Runbooks
Load shed engagement
SEV3 runbook for sustained overload triggering load-shed middleware.
Last updated
Load shed engagement (SEV3)
Triggered by: queue depth > threshold OR p99 > 2× SLO sustained
for ≥ 5 minutes. apps/api/lib/middleware/load-shed.ts engages,
returning 503 + Retry-After on non-critical requests.
On-call: Platform.
What load-shed preserves vs drops
Preserved (always):
- Writes (any mutation).
- Audit endpoints.
- Dissolution path.
- Webhook delivery.
Dropped under shed:
- List endpoints (read).
- Reports + expand-heavy reads.
- Non-essential webhooks.
Diagnose
matter ops shed-statusIdentify the trigger:
- Real load spike — surge mode also engaged (P0.E15).

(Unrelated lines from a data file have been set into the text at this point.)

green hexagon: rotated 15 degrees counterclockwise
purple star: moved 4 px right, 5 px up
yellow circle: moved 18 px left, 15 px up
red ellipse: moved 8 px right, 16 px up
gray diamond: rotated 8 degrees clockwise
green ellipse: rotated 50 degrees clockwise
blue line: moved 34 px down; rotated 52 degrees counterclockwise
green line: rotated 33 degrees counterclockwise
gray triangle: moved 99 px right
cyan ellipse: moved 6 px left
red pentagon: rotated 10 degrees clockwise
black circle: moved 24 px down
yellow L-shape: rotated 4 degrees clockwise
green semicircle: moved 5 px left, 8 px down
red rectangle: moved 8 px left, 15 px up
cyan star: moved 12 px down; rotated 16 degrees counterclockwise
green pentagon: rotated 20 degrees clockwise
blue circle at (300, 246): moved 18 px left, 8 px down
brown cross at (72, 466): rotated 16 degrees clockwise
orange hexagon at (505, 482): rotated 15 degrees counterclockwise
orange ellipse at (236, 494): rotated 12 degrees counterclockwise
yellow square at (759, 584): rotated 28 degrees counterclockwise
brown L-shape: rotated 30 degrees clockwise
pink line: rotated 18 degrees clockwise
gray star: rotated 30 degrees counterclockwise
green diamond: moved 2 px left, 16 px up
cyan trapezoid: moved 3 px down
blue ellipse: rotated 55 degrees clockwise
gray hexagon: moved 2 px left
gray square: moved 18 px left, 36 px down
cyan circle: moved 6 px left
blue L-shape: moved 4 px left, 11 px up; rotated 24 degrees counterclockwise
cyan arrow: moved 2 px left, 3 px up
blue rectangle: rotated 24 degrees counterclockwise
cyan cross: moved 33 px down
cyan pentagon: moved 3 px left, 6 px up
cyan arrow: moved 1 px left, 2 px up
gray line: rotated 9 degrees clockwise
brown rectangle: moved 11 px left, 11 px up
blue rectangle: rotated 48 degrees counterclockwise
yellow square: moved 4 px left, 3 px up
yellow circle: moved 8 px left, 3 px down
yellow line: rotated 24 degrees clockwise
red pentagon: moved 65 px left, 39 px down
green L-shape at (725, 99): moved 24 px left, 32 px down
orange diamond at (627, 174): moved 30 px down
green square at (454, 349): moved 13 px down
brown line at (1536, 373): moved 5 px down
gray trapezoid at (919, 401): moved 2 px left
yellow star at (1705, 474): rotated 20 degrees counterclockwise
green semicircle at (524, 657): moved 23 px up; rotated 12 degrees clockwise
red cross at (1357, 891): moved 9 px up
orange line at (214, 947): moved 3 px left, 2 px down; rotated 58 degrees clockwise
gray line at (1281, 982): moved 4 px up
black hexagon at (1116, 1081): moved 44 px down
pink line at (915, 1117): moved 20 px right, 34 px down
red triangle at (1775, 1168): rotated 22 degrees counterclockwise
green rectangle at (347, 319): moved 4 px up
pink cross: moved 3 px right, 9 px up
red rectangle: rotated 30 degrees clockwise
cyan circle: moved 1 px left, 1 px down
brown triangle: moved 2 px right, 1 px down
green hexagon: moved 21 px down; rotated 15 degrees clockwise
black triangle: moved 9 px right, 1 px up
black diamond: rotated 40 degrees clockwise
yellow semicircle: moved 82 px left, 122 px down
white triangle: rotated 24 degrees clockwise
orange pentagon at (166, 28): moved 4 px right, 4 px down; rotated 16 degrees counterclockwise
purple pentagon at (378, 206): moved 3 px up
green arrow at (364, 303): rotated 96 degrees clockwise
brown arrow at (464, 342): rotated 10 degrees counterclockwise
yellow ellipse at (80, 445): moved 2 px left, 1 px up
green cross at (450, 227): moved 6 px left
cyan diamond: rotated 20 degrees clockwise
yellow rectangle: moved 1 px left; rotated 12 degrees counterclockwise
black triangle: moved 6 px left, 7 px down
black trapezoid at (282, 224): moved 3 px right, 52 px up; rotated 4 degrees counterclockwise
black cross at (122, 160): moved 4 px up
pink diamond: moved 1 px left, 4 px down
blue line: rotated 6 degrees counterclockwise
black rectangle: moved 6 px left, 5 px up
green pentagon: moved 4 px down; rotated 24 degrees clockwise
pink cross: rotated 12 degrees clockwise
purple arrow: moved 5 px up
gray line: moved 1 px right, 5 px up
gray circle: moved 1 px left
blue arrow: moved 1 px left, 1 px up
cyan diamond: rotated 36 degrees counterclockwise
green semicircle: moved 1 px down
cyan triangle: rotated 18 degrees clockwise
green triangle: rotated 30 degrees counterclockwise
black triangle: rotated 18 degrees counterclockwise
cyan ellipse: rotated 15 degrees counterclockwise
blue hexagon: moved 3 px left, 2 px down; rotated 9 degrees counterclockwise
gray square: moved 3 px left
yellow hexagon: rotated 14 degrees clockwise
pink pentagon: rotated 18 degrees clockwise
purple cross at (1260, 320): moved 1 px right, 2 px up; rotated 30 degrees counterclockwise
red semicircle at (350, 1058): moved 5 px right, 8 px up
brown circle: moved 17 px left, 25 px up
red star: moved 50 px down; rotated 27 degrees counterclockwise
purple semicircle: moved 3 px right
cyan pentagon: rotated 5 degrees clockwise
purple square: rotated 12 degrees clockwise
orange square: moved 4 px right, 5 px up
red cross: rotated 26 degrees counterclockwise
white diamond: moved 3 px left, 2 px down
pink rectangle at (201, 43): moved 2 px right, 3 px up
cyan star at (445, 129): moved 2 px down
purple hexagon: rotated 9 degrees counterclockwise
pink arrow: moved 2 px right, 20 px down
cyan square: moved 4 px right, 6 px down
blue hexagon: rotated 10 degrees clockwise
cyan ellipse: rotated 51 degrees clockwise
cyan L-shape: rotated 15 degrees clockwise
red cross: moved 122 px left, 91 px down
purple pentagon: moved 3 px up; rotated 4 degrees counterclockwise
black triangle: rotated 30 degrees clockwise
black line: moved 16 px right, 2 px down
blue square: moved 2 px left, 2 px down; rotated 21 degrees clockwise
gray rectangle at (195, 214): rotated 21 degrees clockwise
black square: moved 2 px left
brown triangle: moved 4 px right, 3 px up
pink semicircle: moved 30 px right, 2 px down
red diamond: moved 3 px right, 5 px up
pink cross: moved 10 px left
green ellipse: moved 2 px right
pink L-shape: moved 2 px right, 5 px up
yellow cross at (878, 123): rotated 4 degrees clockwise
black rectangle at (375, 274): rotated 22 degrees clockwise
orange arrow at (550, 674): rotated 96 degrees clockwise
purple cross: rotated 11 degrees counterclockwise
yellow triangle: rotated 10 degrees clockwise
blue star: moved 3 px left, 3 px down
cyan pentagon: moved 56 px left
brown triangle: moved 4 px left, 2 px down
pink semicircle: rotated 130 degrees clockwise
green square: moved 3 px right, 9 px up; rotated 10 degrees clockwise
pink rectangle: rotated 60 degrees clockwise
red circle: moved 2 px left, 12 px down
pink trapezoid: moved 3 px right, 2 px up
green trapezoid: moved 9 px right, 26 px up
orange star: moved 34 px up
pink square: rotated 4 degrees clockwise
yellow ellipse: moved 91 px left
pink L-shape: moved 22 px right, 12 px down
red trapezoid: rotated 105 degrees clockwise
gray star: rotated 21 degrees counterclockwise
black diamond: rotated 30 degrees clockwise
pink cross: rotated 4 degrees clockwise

- Slow query — one slow op slowing the whole pool.
- Provider-side dependency lagging — provider failover may apply.
- Memory pressure — leak; bounce affected pods.
Recover
Address the underlying cause; load-shed exits automatically once queue depth + p99 drop below threshold for 5 minutes.
For manual exit:
matter ops shed-disengage --reason "<incident_id>"(Use sparingly; auto-exit is the safe path.)
Validate
matter ops verify-load-shed-disengagedExpected:
- Queue depth < 50% of threshold.
- p99 < SLO.
- No 503s for the last 10 minutes.
Post-recovery
- Tune the trigger threshold if it engaged spuriously.
- Tune the per-op "critical vs non-critical" classification if a real-critical-op got shed.